Are you sure that your solution correctly checks for triplets of data in each line?

BTW: Why you quoted whole article including test data? Save the electrons!

bogolisk
August 30th, 2007, 04:26 PM
Are you sure that your solution correctly checks for triplets of data in each line?

BTW: Why you quoted whole article including test data? Save the electrons!

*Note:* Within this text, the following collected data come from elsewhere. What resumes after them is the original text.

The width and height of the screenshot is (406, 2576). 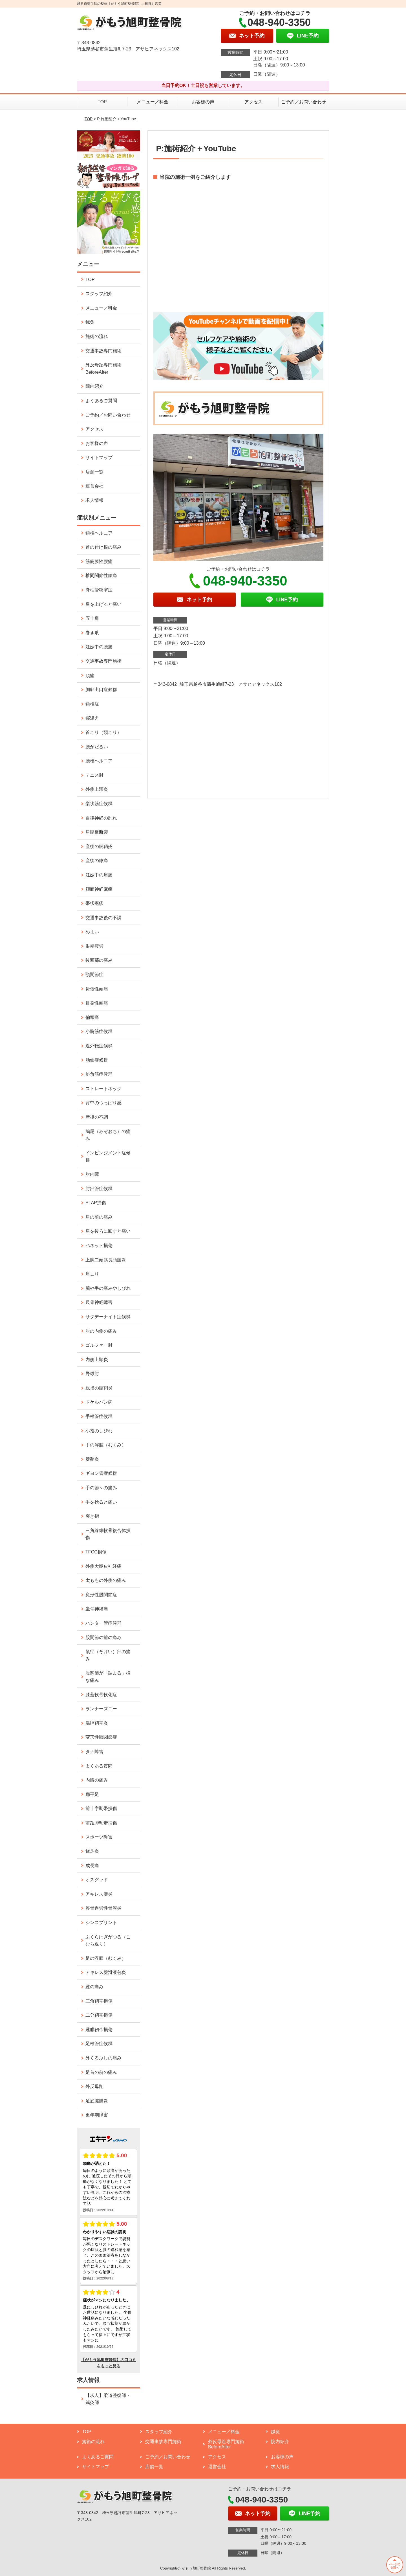 I want to click on 内側上顆炎, so click(x=96, y=1359).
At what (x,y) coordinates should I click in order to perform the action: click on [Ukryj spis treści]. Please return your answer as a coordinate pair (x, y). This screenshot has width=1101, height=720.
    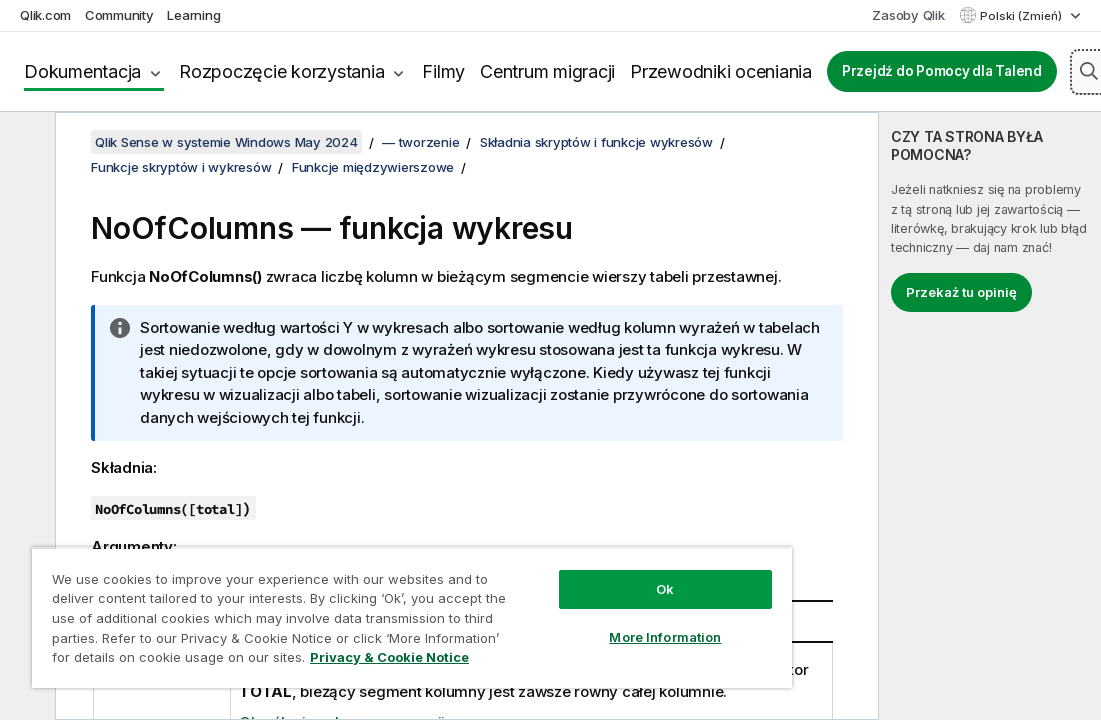     Looking at the image, I should click on (25, 143).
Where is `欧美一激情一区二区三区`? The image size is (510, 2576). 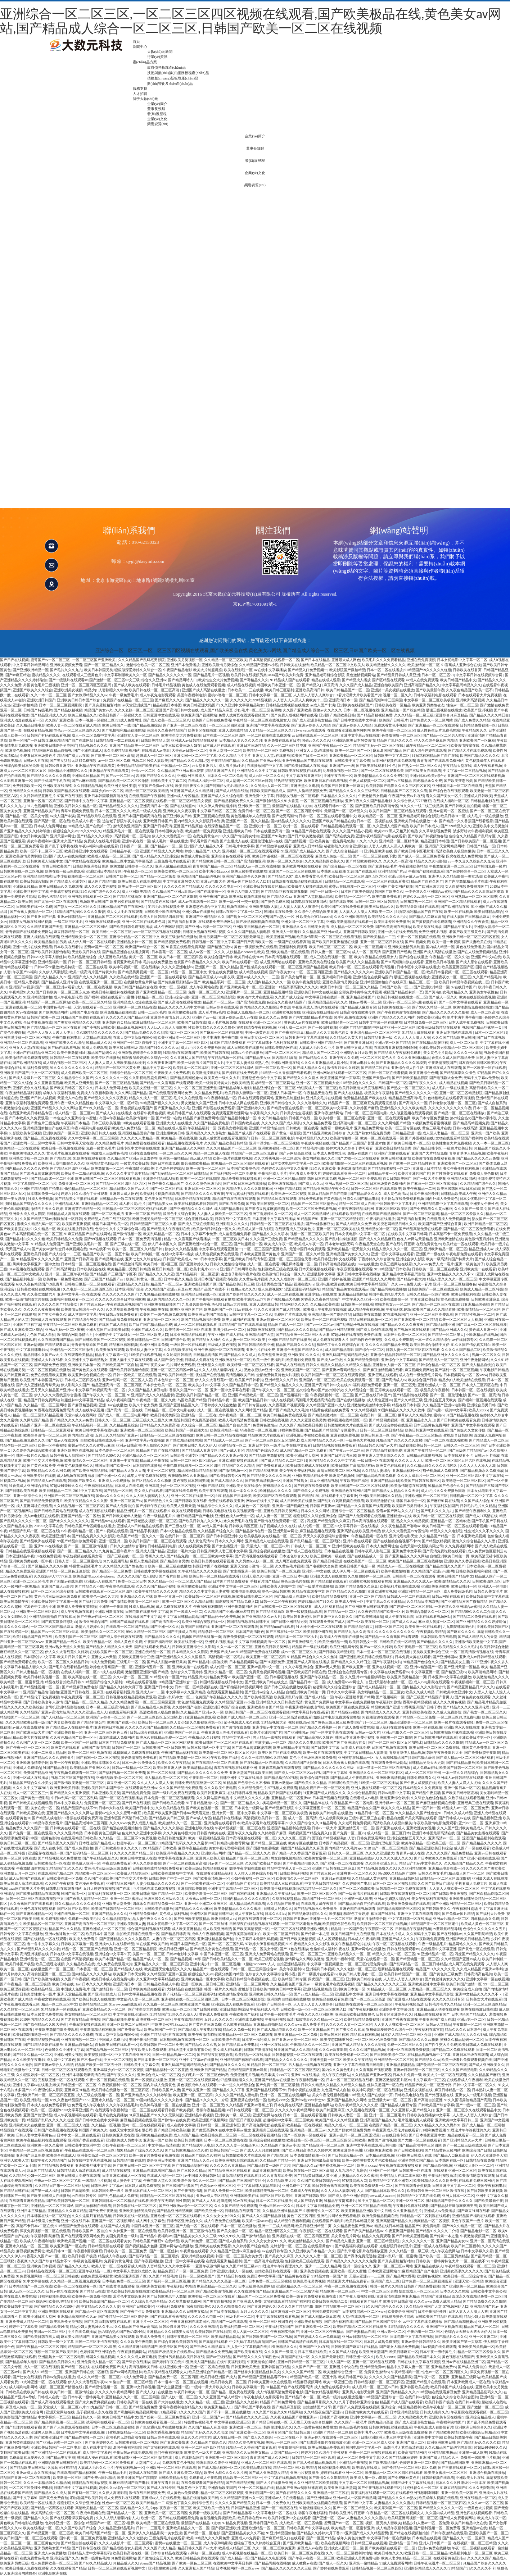 欧美一激情一区二区三区 is located at coordinates (206, 1168).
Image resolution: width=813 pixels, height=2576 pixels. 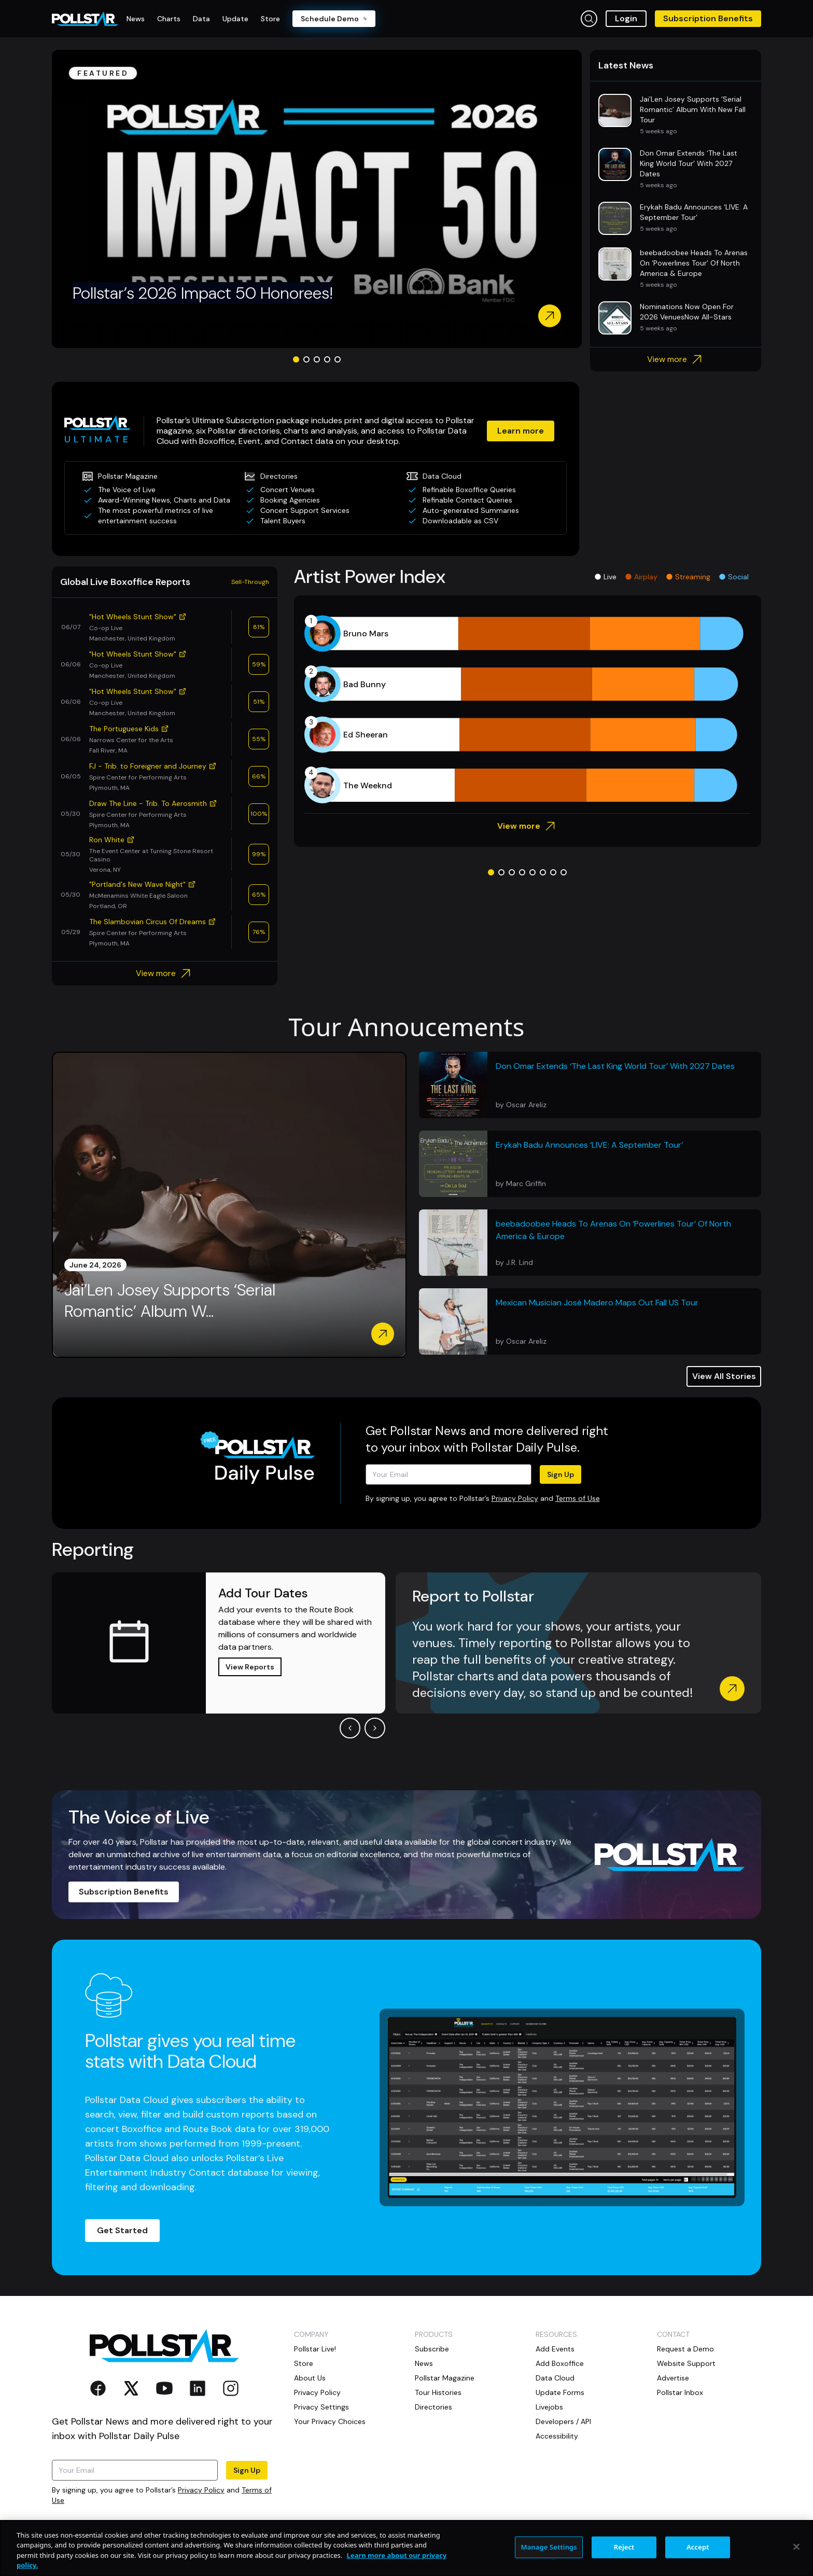 What do you see at coordinates (527, 709) in the screenshot?
I see `[application]` at bounding box center [527, 709].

Sorry I misread the original question. I'll cook up another one.

ghostdog74
August 30th, 2007, 08:25 PM
awk '$2 == 1 || ($2 % 40 == 0) { arr[c++]=$2" "$3" "$4" "}
($5 % 40) ==0 { arr[c++]=$5" "$6" "$7" " }
($8 % 40)==0 { arr[c++]=$8" "$9" "$10" " }
END {
for (i=0;i<=c;i++){
if(i%3==0){print ""}
printf arr[i]
}
}' "file"

ghostdog74
August 30th, 2007, 08:25 PM
awk '/^R.+/ { if (($2 == 1) || (($2 % 40) == 0)) print $0; }' < your_file.txt


no need for input redirection....

awk '/^R.+/ { if (($2 == 1) || (($2 % 40) == 0)) print $0; }' your_file.txt

ghostdog74
August 30th, 2007, 08:27 PM
You could always read the text file line per line in C,

for educational purposes, yes. For practical purposes, not really..

trwww
August 30th, 2007, 09:58 PM
Gotta represent perl! Though the ruby version is cool!

use warnings;
use strict;

use constant BASE => 40;
use constant COLUMNS => 3;

use IO::File;
my $fh = IO::File->new('extract_records.txt');

my @data;

my $column = 0;
while ( my $line = $fh->getline ) {
while ( $line =~ m|(\d+) ([.\d]+ [.\d]+)|g ) {
my $index = $1; my $data = $2;
if ( ($index == 1) or (not $index % BASE) ) {
push @{$data[ $column % COLUMNS ]}, [$index, $data];
$column++;
}
}
}

foreach my $row ( 0 .. $#{ $data[0] } ) {
print "R";
foreach my $col ( 0 .. COLUMNS - 1 ) {
if ( $data[$col]->[$row] ) {
printf "%5s %-22s", $data[$col]->[$row][0], $data[$col]->[$row][1];
}
}
print "\n";
}